■ **EXERCISE INSTRUCTIONS**:
Scan the entries below and return each line that contains "personal".

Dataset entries

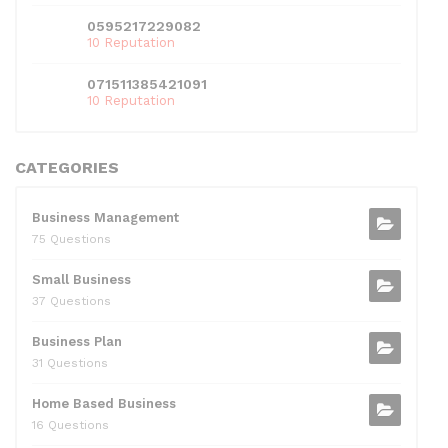
0595217229082
10 Reputation
071511385421091
10 Reputation
CATEGORIES
Business Management
75 Questions
Small Business
37 Questions
Business Plan
31 Questions
Home Based Business
16 Questions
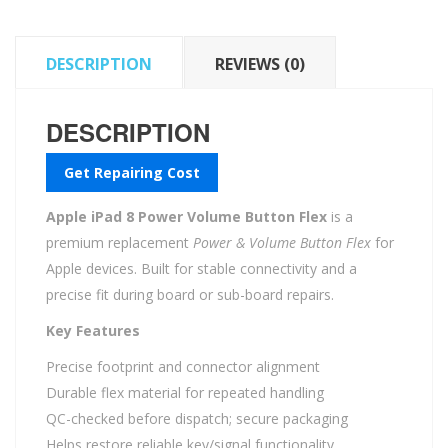
quantity
DESCRIPTION
REVIEWS (0)
DESCRIPTION
Get Repairing Cost
Apple iPad 8 Power Volume Button Flex
is a
premium replacement
Power & Volume Button Flex
for
Apple devices. Built for stable connectivity and a
precise fit during board or sub-board repairs.
Key Features
Precise footprint and connector alignment
Durable flex material for repeated handling
QC-checked before dispatch; secure packaging
Helps restore reliable key/signal functionality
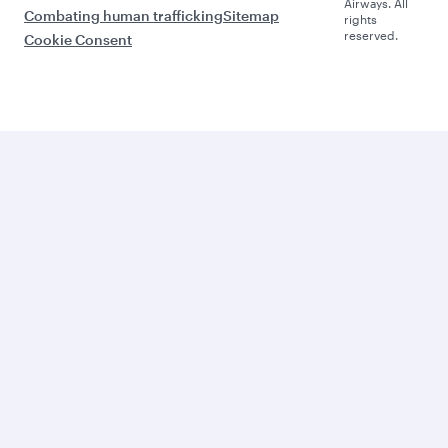
Airways. All
Combating human trafficking
Sitemap
rights
reserved.
Cookie Consent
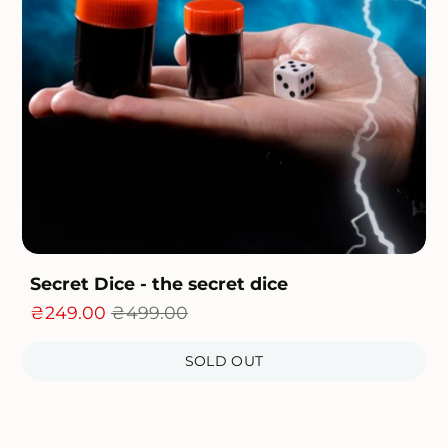
Secret Dice - the secret dice
₴249.00
₴499.00
SOLD OUT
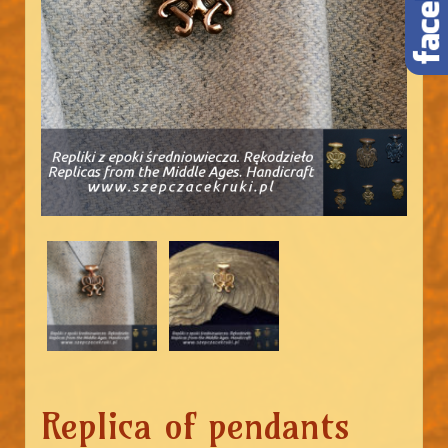
Replica of pendants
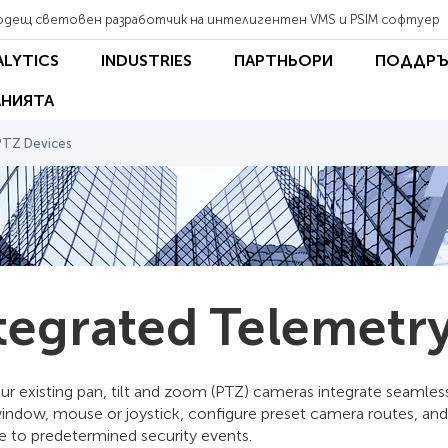
одещ световен разработчик на интелигентен VMS и PSIM софтуер
ALYTICS
INDUSTRIES
ПАРТНЬОРИ
ПОДДРЪ
НИЯТА
PTZ Devices
tegrated Telemetry
our existing pan, tilt and zoom (PTZ) cameras integrate seamle
window, mouse or joystick, configure preset camera routes, and
e to predetermined security events.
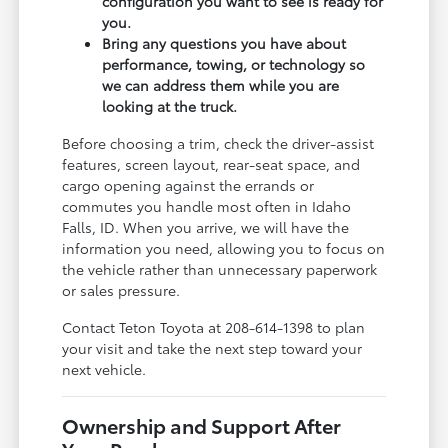
configuration you want to see is ready for
you.
Bring any questions you have about
performance, towing, or technology so
we can address them while you are
looking at the truck.
Before choosing a trim, check the driver-assist
features, screen layout, rear-seat space, and
cargo opening against the errands or
commutes you handle most often in Idaho
Falls, ID. When you arrive, we will have the
information you need, allowing you to focus on
the vehicle rather than unnecessary paperwork
or sales pressure.
Contact Teton Toyota at 208-614-1398 to plan
your visit and take the next step toward your
next vehicle.
Ownership and Support After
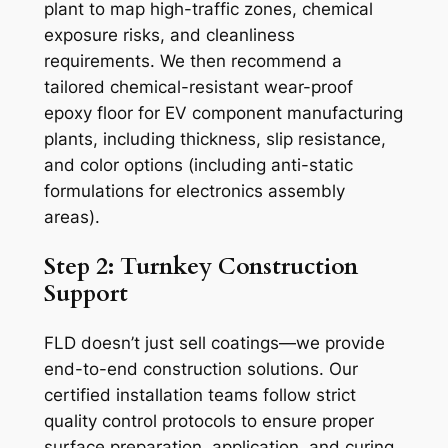
plant to map high-traffic zones, chemical
exposure risks, and cleanliness
requirements. We then recommend a
tailored chemical-resistant wear-proof
epoxy floor for EV component manufacturing
plants, including thickness, slip resistance,
and color options (including anti-static
formulations for electronics assembly
areas).
Step 2: Turnkey Construction
Support
FLD doesn’t just sell coatings—we provide
end-to-end construction solutions. Our
certified installation teams follow strict
quality control protocols to ensure proper
surface preparation, application, and curing.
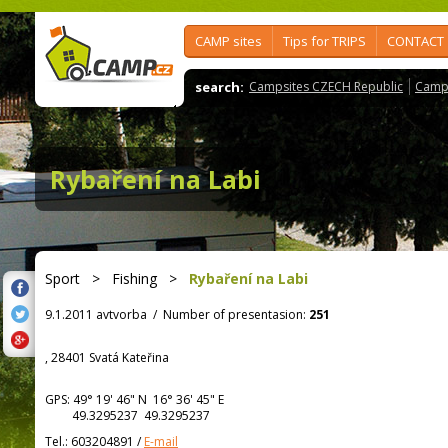
CAMP sites
Tips for TRIPS
CONTACT
search:
Campsites CZECH Republic
Camps
Rybaření na Labi
Sport
>
Fishing
>
Rybaření na Labi
9.1.2011 avtvorba
/
Number of presentasion:
251
, 28401 Svatá Kateřina
GPS:
49° 19' 46"
N
16° 36' 45"
E
49.3295237 49.3295237
Tel.:
603204891
/
E-mail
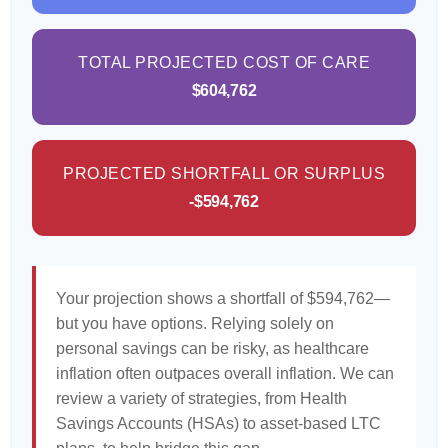
TOTAL PROJECTED COST OF CARE
$604,762
PROJECTED SHORTFALL OR SURPLUS
-$594,762
Your projection shows a shortfall of $594,762—
but you have options. Relying solely on
personal savings can be risky, as healthcare
inflation often outpaces overall inflation. We can
review a variety of strategies, from Health
Savings Accounts (HSAs) to asset-based LTC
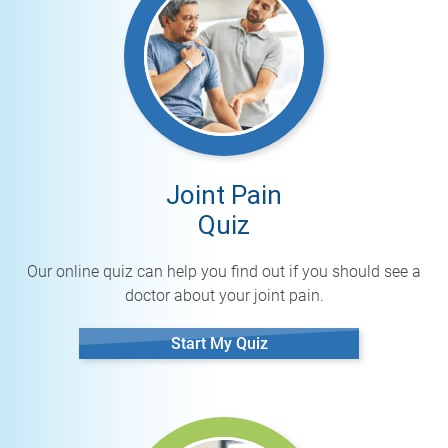
Joint Pain
Quiz
Our online quiz can help you find out if you should see a
doctor about your joint pain.
Start My Quiz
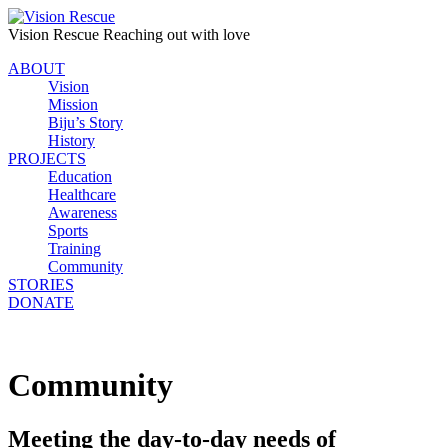
Vision Rescue
Reaching out with love
ABOUT
Vision
Mission
Biju’s Story
History
PROJECTS
Education
Healthcare
Awareness
Sports
Training
Community
STORIES
DONATE
Community
Meeting the day-to-day needs of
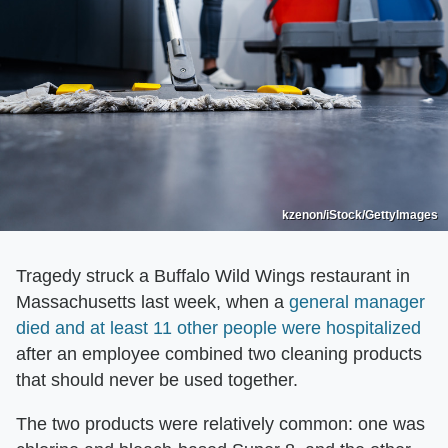
kzenon/iStock/GettyImages
Tragedy struck a Buffalo Wild Wings restaurant in
Massachusetts last week, when a
general manager
died and at least 11 other people were hospitalized
after an employee combined two cleaning products
that should never be used together.
The two products were relatively common: one was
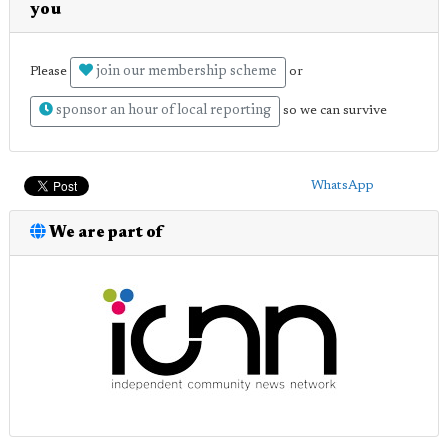
you
join our membership scheme
Please
or
sponsor an hour of local reporting
so we can survive
WhatsApp
We are part of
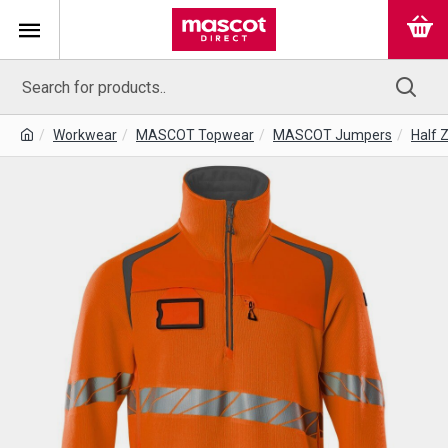
Workwear
MASCOT Topwear
MASCOT Jumpers
Half 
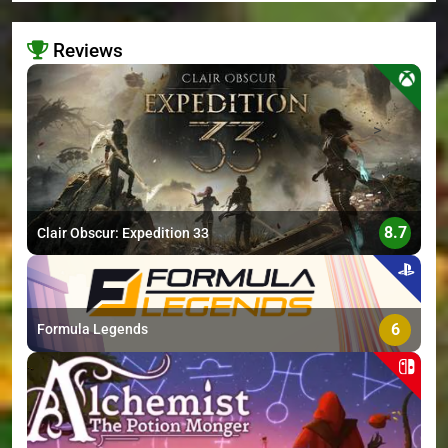
Reviews
>
8.7
Clair Obscur: Expedition 33
6
Formula Legends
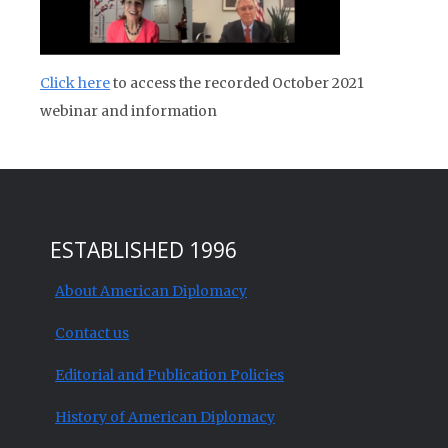
Click here
to access the recorded October 2021
webinar and information
ESTABLISHED 1996
About American Diplomacy
Contact us
Editorial and Publication Policies
History of American Diplomacy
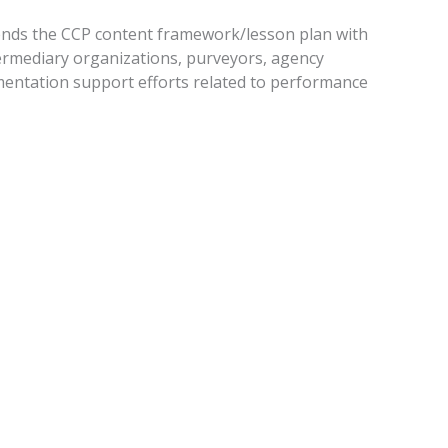
tends the CCP content framework/lesson plan with
termediary organizations, purveyors, agency
ementation support efforts related to performance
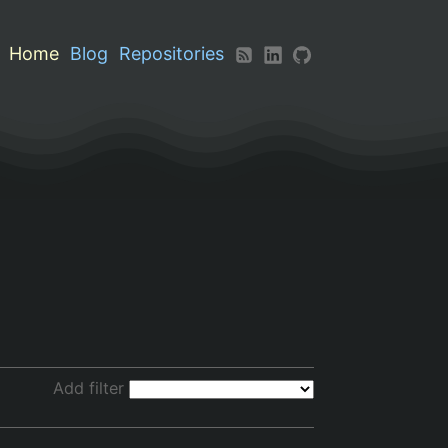
Home
Blog
Repositories
Add filter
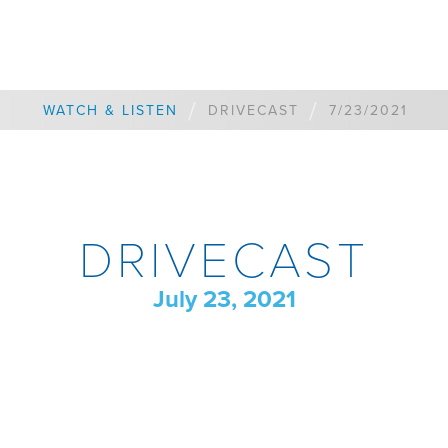
/
/
WATCH & LISTEN
DRIVECAST
7/23/2021
DRIVECAST
July 23, 2021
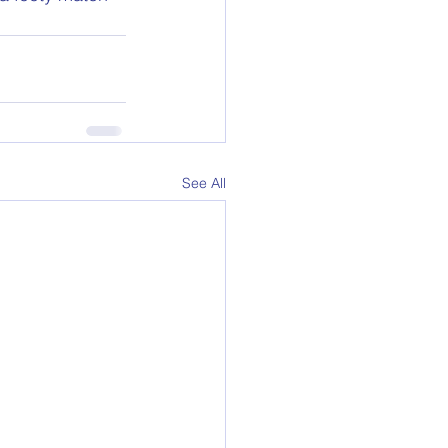
See All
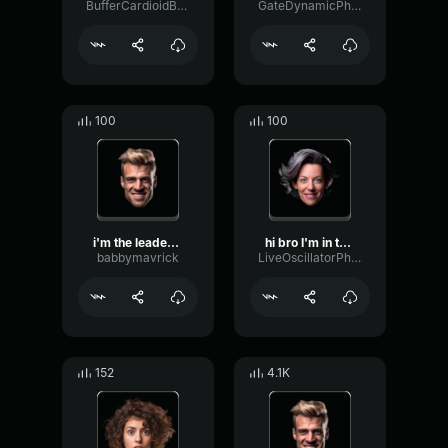
BufferCardioidBus88012
GateDynamicPhaser80833
100
100
i'm the leader i'm the on...
hi bro I'm in the mode to...
babbymavrick
LiveOscillatorPhaser47261
152
4.1K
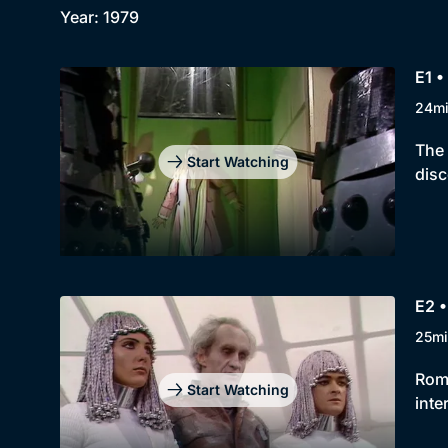
Year: 1979
E1 •
24m
The 
Start Watching
disc
E2 •
25mi
Roma
Start Watching
inte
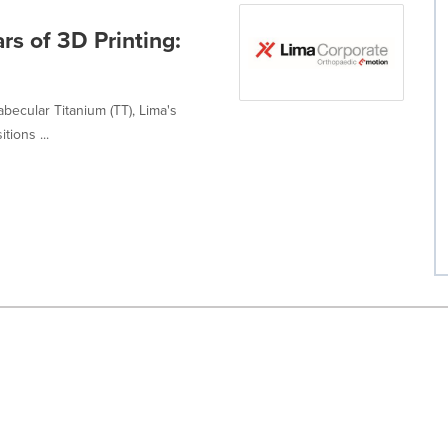
rs of 3D Printing:
abecular Titanium (TT), Lima's
tions ...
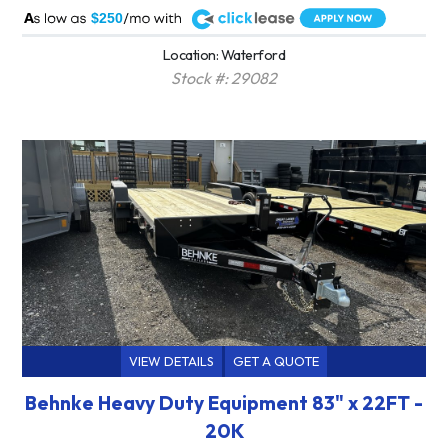
A
$250
Location: Waterford
Stock #: 29082
VIEW DETAILS
GET A QUOTE
Behnke Heavy Duty Equipment 83" x 22FT -
20K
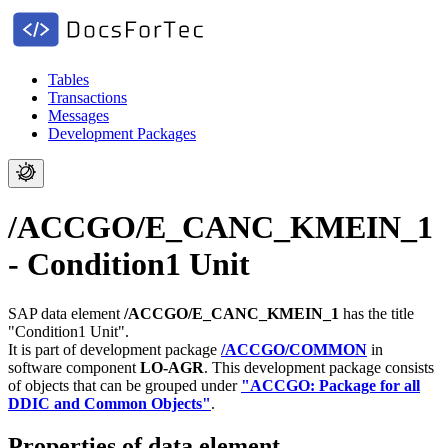
Tables
Transactions
Messages
Development Packages
/ACCGO/E_CANC_KMEIN_1
- Condition1 Unit
SAP data element
/ACCGO/E_CANC_KMEIN_1
has the title
"Condition1 Unit".
It is part of development package
/ACCGO/COMMON
in
software component
LO-AGR
.
This development package consists
of objects that can be grouped under
"ACCGO: Package for all
DDIC and Common Objects"
.
Properties of data element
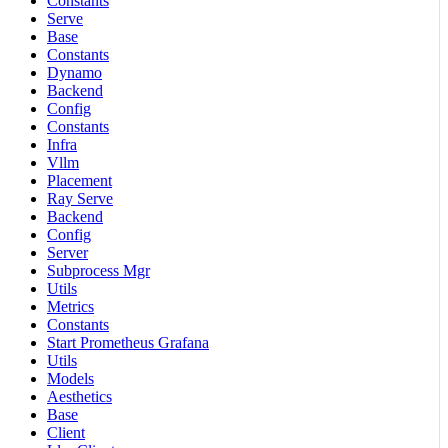
Constants
Serve
Base
Constants
Dynamo
Backend
Config
Constants
Infra
Vllm
Placement
Ray Serve
Backend
Config
Server
Subprocess Mgr
Utils
Metrics
Constants
Start Prometheus Grafana
Utils
Models
Aesthetics
Base
Client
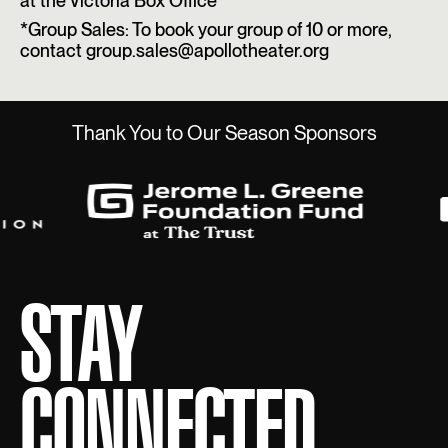
at the Victoria Box Office
*Group Sales: To book your group of 10 or more,
contact group.sales@apollotheater.org
Thank You to Our Season Sponsors
STAY
CONNECTED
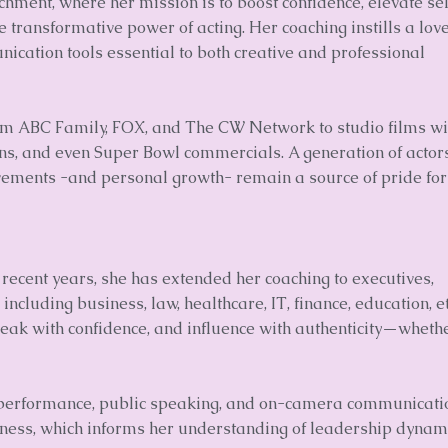
chment, where her mission is to boost confidence, elevate sel
 transformative power of acting. Her coaching instills a love
unication tools essential to both creative and professional
rom ABC Family, FOX, and The CW Network to studio films wi
ns, and even Super Bowl commercials. A generation of actor
vements -and personal growth- remain a source of pride for
In recent years, she has extended her coaching to executives,
ncluding business, law, healthcare, IT, finance, education, et
 speak with confidence, and influence with authenticity—whethe
 performance, public speaking, and on-camera communicati
iness, which informs her understanding of leadership dynam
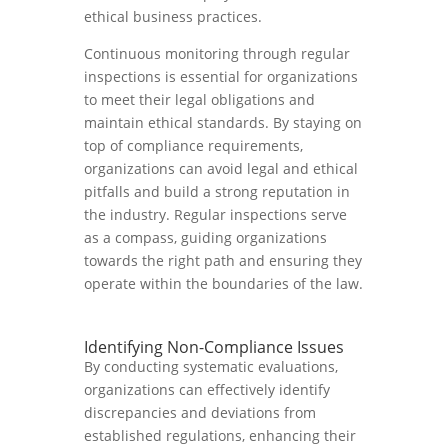
ethical business practices.
Continuous monitoring through regular
inspections is essential for organizations
to meet their legal obligations and
maintain ethical standards. By staying on
top of compliance requirements,
organizations can avoid legal and ethical
pitfalls and build a strong reputation in
the industry. Regular inspections serve
as a compass, guiding organizations
towards the right path and ensuring they
operate within the boundaries of the law.
Identifying Non-Compliance Issues
By conducting systematic evaluations,
organizations can effectively identify
discrepancies and deviations from
established regulations, enhancing their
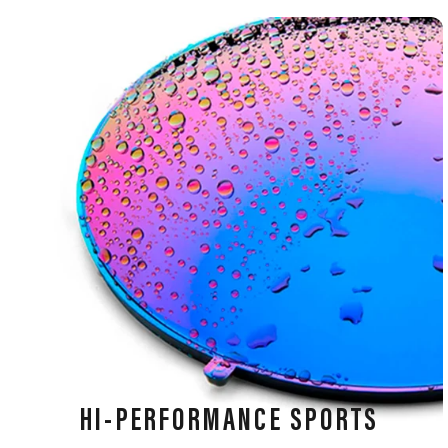
HI-PERFORMANCE SPORTS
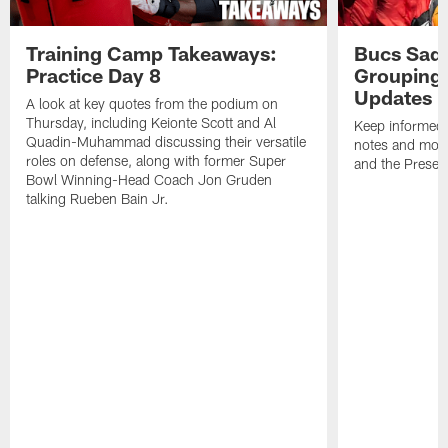
Training Camp Takeaways:
Bucs Sadd
Practice Day 8
Grouping 
Updates
A look at key quotes from the podium on
Thursday, including Keionte Scott and Al
Keep informed 
Quadin-Muhammad discussing their versatile
notes and mor
roles on defense, along with former Super
and the Prese
Bowl Winning-Head Coach Jon Gruden
talking Rueben Bain Jr.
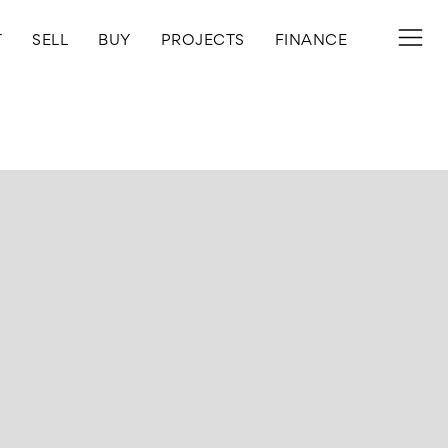
T
SELL
BUY
PROJECTS
FINANCE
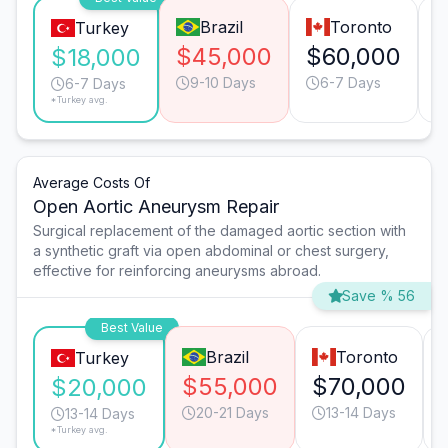
Brazil
Toronto
Turkey
$45,000
$60,000
$18,000
9-10 Days
6-7 Days
6-7 Days
*Turkey avg.
Average Costs Of
Open Aortic Aneurysm Repair
Surgical replacement of the damaged aortic section with
a synthetic graft via open abdominal or chest surgery,
effective for reinforcing aneurysms abroad.
Save % 56
Best Value
Brazil
Toronto
Turkey
$55,000
$70,000
$20,000
20-21 Days
13-14 Days
13-14 Days
*Turkey avg.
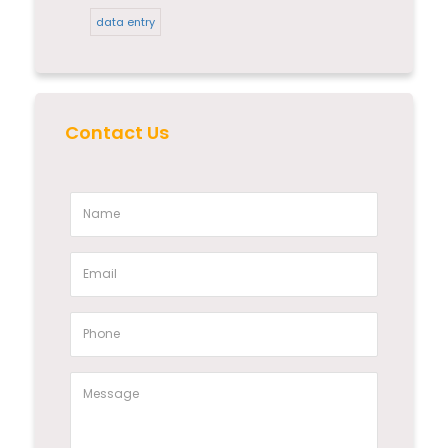
data entry
Contact Us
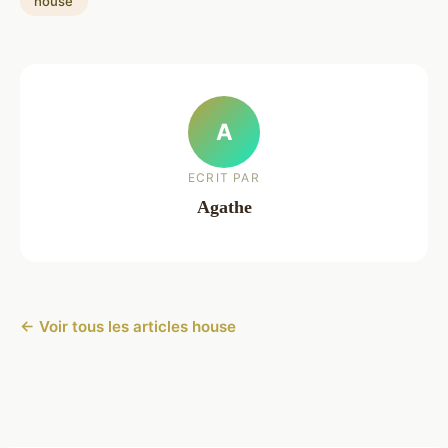
house
A
ECRIT PAR
Agathe
← Voir tous les articles house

■ **WRITTEN ANSWER**:
personal savings can be risky, as healthcare
vements -and personal growth- remain a source of pride for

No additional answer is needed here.